Oliver Lang

I am a Ph.D. candidate in political science at the University of Wisconsin-Madison.

My research examines the production and consumption of propaganda under authoritarian rule.

Dissertation

Propaganda and the logic of competition in autocratic media markets

I study media markets and the supply of propaganda in authoritarian regimes. My dissertation project examines the origins and consequences of competition in the market for television news.

The central argument is that media market competition changes the audience for, as well the constraints on, regime propaganda: citizens skeptical of pro-regime messaging can seek out alternative, often apolitical, media; and absent the constraints of a skeptical audience, regimes can broadcast more biased propaganda yet will reach a smaller audience. This trade-off has implications both for the efficacy of propaganda and information control under autocracy, as well as the stability of authoritarian regimes.

I evaluate this argument using original data on 25 years of outlet competition in the market for television news across sixty-four autocracies, a content analysis of scraped newscasts from government channels, and cross-national survey data on news consumption.

Research

under review

Tribal voting in new democracies: evidence from 6 million Tunisian voter records

with Alexandra Blackman, Steven Brooke, and Gabriel Koehler-Derrick

Are voters more likely to support candidates who share their tribal identity? Does this relationship hold even where tribal identity is not linked to party and electoral institutions? These questions are difficult to answer using observational data because of measurement challenges, selection problems, or both. We address these empirical obstacles and questions in Tunisia, where successive governments tried to marginalize tribal identity. We match a historical dictionary of tribes to surnames from the universe of both registered voters and candidates in Tunisia's 2018 municipal elections. We find that lists characterized by high "affinity," where candidates share a tribal identity with voters, outperform lists with lower affinity. Our findings suggests that tribal identity, despite decades of marginalization, was politically salient in these elections, which were widely judged to be free and fair, and that Tunisia's largest and best organized parties were the primary beneficiaries of this "tribal advantage."

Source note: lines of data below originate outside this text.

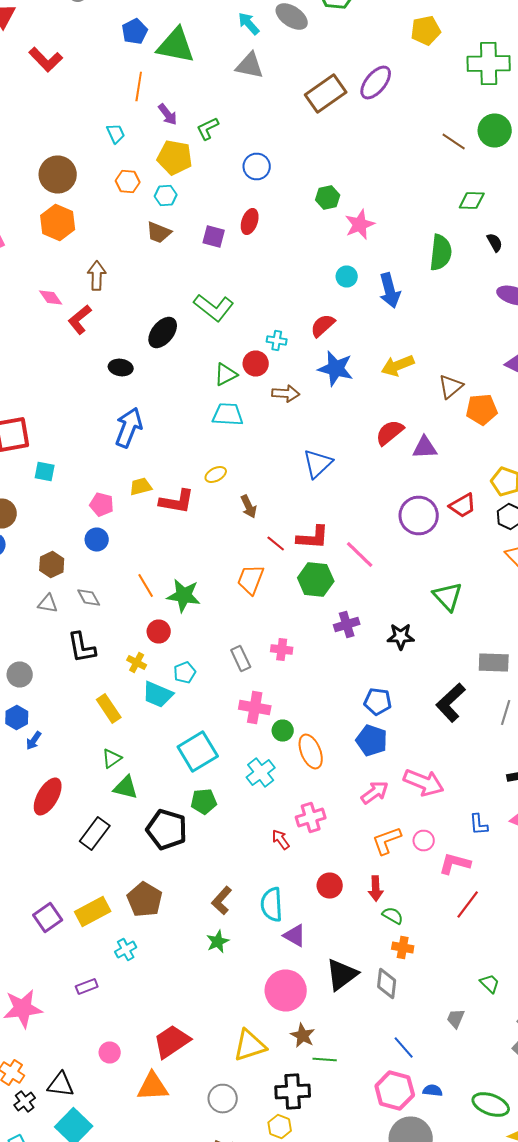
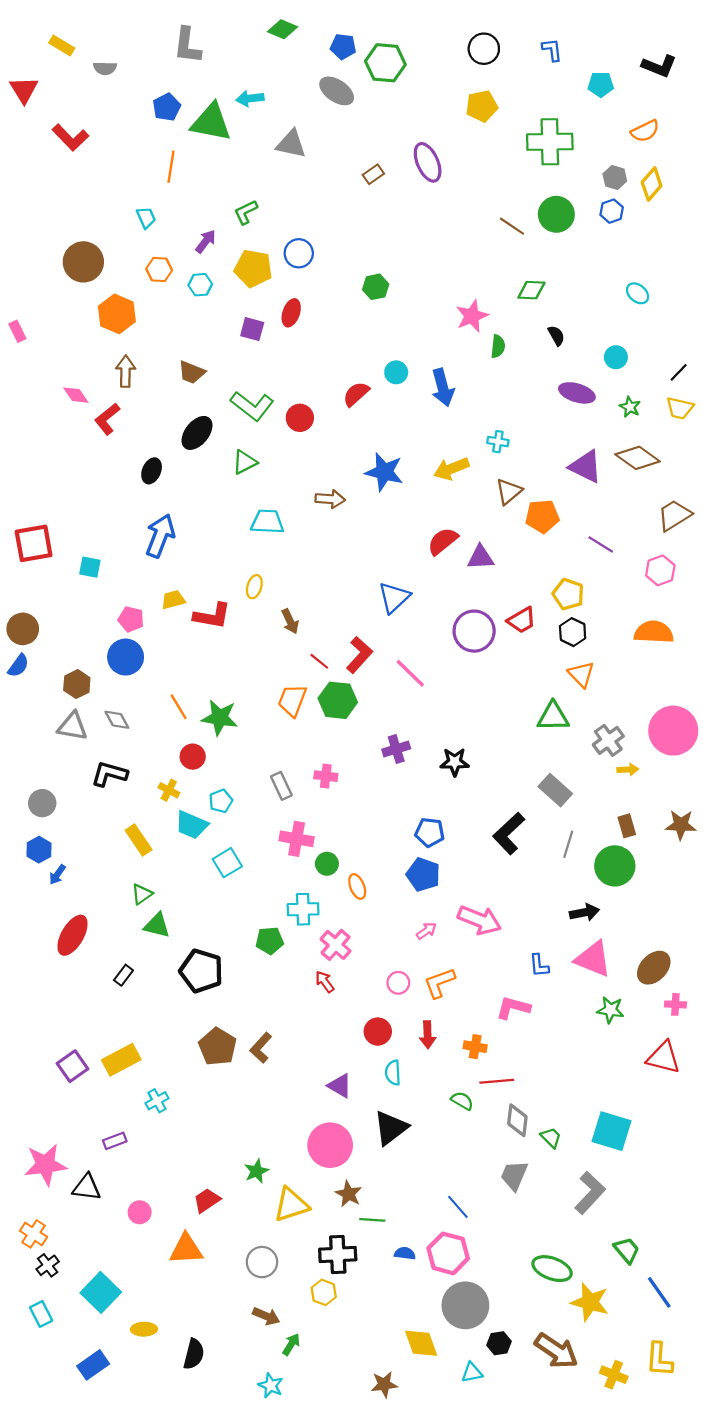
cyan arrow: (249, 24) -> (250, 98), moved, turned -55
purple ellipse: (376, 82) -> (428, 162), turned -63
brown rectangle: (326, 94) -> (373, 174), size x0.5
purple arrow: (168, 114) -> (206, 241), moved, turned -105
yellow pentagon: (175, 158) -> (253, 268), moved
orange hexagon: (58, 222) -> (117, 314), moved
pink star: (360, 224) -> (472, 316), moved
brown trapezoid: (159, 232) -> (192, 372), moved
green semicircle: (441, 252) -> (498, 346), size x0.6
red semicircle: (323, 326) -> (356, 394), moved
cyan cross: (277, 340) -> (498, 442), moved
red circle: (256, 364) -> (300, 418), moved
black ellipse: (121, 368) -> (152, 471), turned -75
green triangle: (226, 374) -> (245, 462), moved
blue triangle: (318, 464) -> (394, 597), moved
cyan square: (45, 472) -> (90, 567), moved
yellow ellipse: (216, 474) -> (254, 587), turned -45
red L-shape: (313, 538) -> (359, 655), turned -52
blue circle: (97, 540) -> (126, 657), size x1.4
green hexagon: (316, 580) -> (338, 700), moved
green triangle: (448, 596) -> (553, 717), moved, turned -48
gray triangle: (48, 604) -> (73, 726), size x1.4
black L-shape: (82, 648) -> (109, 774), turned 116
gray rectangle: (494, 662) -> (555, 790), turned 40
cyan square: (198, 752) -> (227, 863), moved, size x0.7
orange ellipse: (311, 752) -> (357, 886), size x0.7
cyan cross: (261, 772) -> (303, 909), turned 36
pink arrow: (375, 792) -> (426, 931), size x0.7
green pentagon: (204, 802) -> (270, 941), moved
pink cross: (311, 818) -> (336, 945), moved, turned -32
black rectangle: (95, 834) -> (123, 975), size x0.6
pink circle: (424, 840) -> (398, 983), moved
brown pentagon: (145, 900) -> (218, 1047), moved
cyan semicircle: (272, 904) -> (393, 1073), moved, size x0.7
red line: (468, 904) -> (497, 1081), moved, turned 48
green semicircle: (393, 916) -> (462, 1101), moved
green star: (218, 942) -> (257, 1171), moved
orange cross: (403, 948) -> (475, 1047), moved
gray diamond: (387, 984) -> (517, 1120), moved
gray trapezoid: (456, 1018) -> (514, 1175), size x1.4
red trapezoid: (172, 1042) -> (207, 1200), size x0.7
black triangle: (61, 1084) -> (87, 1187), moved
blue semicircle: (433, 1090) -> (405, 1253), moved

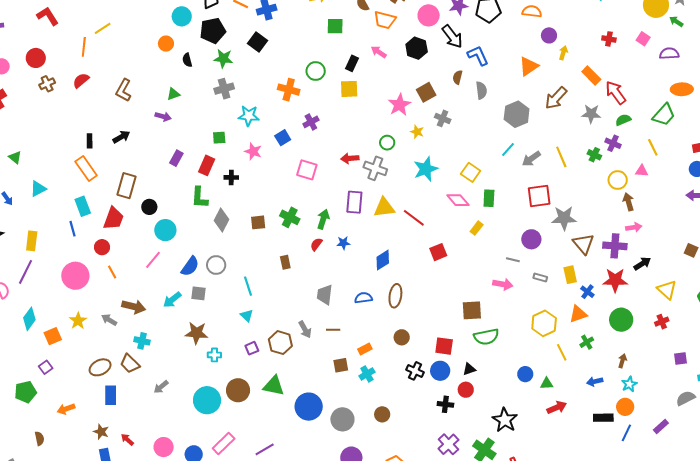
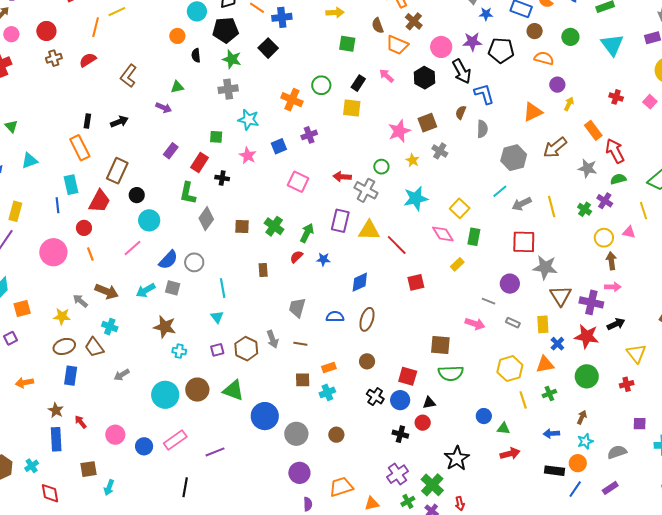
yellow star: (78, 321) -> (62, 316), moved, turned 30
gray semicircle: (686, 398) -> (617, 452), moved

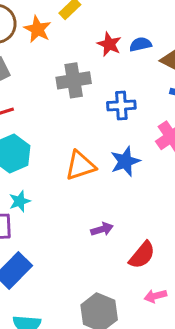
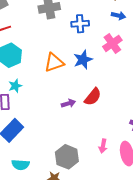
red semicircle: (142, 255) -> (93, 97), moved
pink arrow: (155, 296) -> (103, 146), turned -64

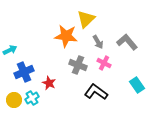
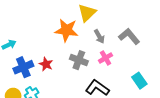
pink cross: (104, 63) -> (106, 58), turned 32
red star: (49, 83) -> (46, 64), moved

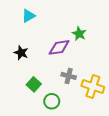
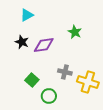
purple diamond: (59, 47) -> (44, 45), moved
black star: (21, 53) -> (22, 42), moved

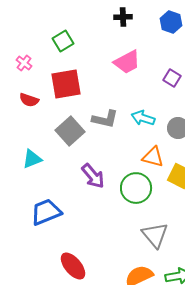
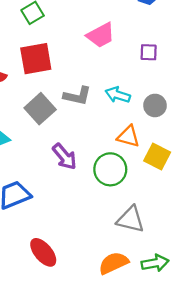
purple square: (172, 78) -> (149, 52), turned -30
gray triangle: (155, 235) -> (131, 219), turned -36

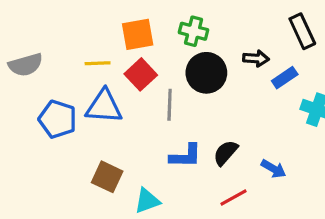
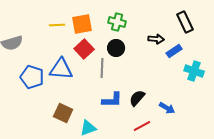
yellow line: (98, 63) -> (57, 25), moved
black circle: (206, 73) -> (116, 48), moved, size x0.7

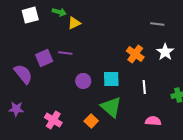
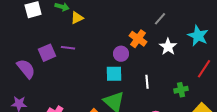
gray line: (157, 24) -> (160, 19), turned -56
orange cross: (135, 54) -> (138, 39), moved
purple circle: (83, 81) -> (121, 54), moved

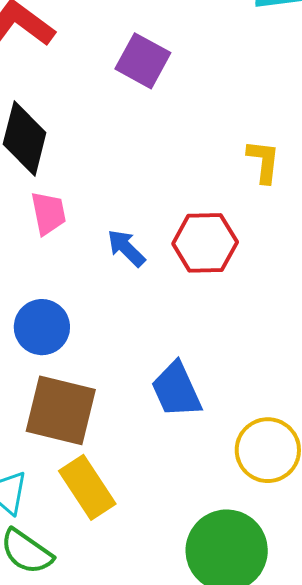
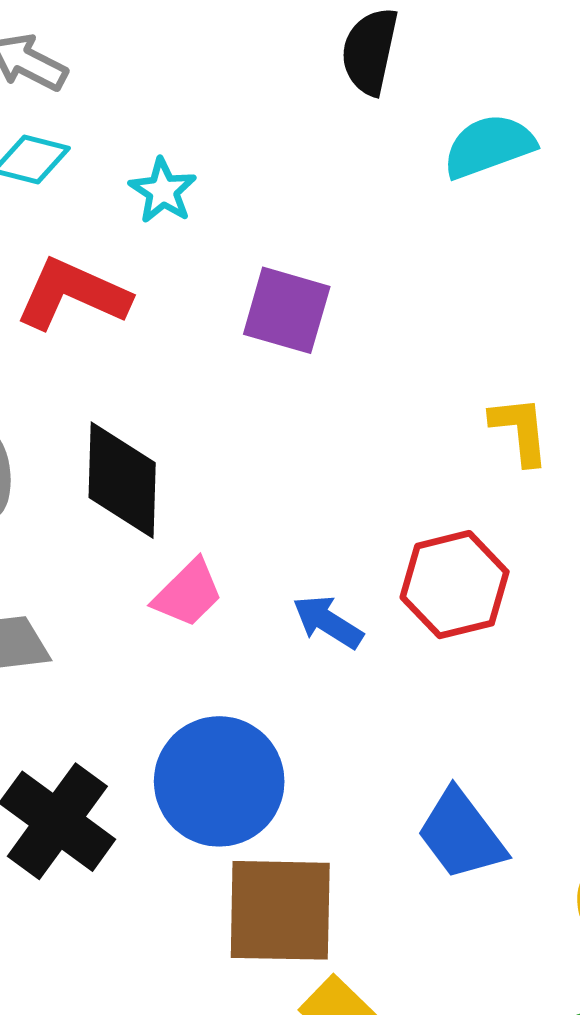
pink trapezoid: (48, 213) -> (188, 593), turned 69
blue circle: (42, 327) -> (219, 781), size x1.4

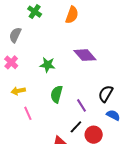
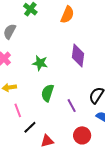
purple diamond: (85, 55) -> (78, 56), turned 45
black line: (76, 127) -> (30, 127), moved

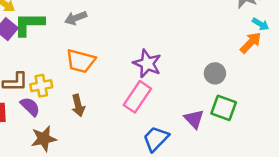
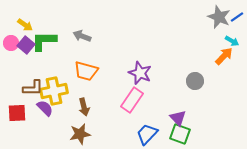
gray arrow: (76, 18) -> (82, 36), turned 42
yellow cross: (41, 86) -> (54, 91), size x1.5
green square: (224, 108) -> (180, 134), moved
brown star: (44, 139) -> (80, 134), moved

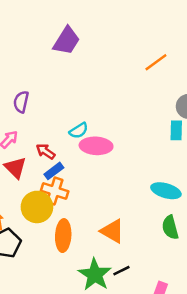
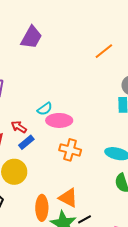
orange cross: (55, 191) -> (70, 150), moved
orange triangle: (112, 231) -> (68, 198), moved
orange ellipse: (63, 236) -> (42, 208), moved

Tribal voting in new democracies: evidence from 6 million Tunisian voter records

under review

How Increasing Refugee Visibility on TV News Causes Viewers to Support Refugees More, but Like Them Less

with Adeline Lo

As global refugee flows accelerate, so does local news coverage on the subject and the potential for major political consequences. In an analysis of all broadcasts of the most famous television news program in Germany 2013-2019, we first show observationally (through text and image analysis) that refugee coverage increases with immigration and is correlated in different ways with public opinion about refugees. Conditioning on these patterns, we then implement a nationally representative block randomized media experiment. We find that TV news coverage of refugees causes viewers to be more willing to donate money to pro-refugee organizations, but surprisingly to feel colder and more socially distant towards them. We discuss the far reaching consequences of this divergent pattern for the future of local politics in Germany and potentially around the world.

How Increasing Refugee Visibility on TV News Causes Viewers to Support Refugees More, but Like Them Less

Who complies with censorship: evidence from Brazilian censorship directives

with Tatiana de la Cruz, and Ned Littlefield

This project investigates compliance with censorship directives during Brazil's military dictatorship. Using newly digitized archives of censorship orders and newspaper content, we examine which outlets complied with state censorship demands and why.

The strategic origins of the Streisand Effect: evidence from censored newspaper in the GDR

This paper examines the strategic dynamics behind the Streisand Effect — when censorship attempts inadvertently increase attention to the censored content. Using archival data from East German newspapers, we analyze how state censors navigated this dilemma.

Teaching

Causal Inference

last taught: Spring 2026

This course aims to give a comprehensive introduction to causal inference. Targeted at Data Science masters students in their second semester, the course introduces students to the potential outcomes and directed acyclic graph frameworks for formalizing the assumptions necessary to support causal claims. Emphasis is on the general logic of non-paramteric causal identification and design-based inference for causal estimands. By the end of the course, students should be able to formulate research designs constrained by the set of assumptions plausible for a specific empirical application. All classes divide time between theory and hands-on application in R and Python.

About

Oliver Lang

I am a doctoral candidate in the Department of Political Science at the University of Wisconsin-Madison, and a visiting researcher at the Hertie School of Governance in Berlin. My work spans comparative politics, political communication, and political economy.

My research is centered around three questions: How do autocratic regimes curtail the flow of information necessary for evaluating government performance? How do the institutions of autocratic governance constrain propaganda content? How does competition between media outlets shape coverage when markets are subject to government intervention?

Before coming to Madison, I completed my undergraduate studies in International and Middle Eastern Studies at the University of Washington.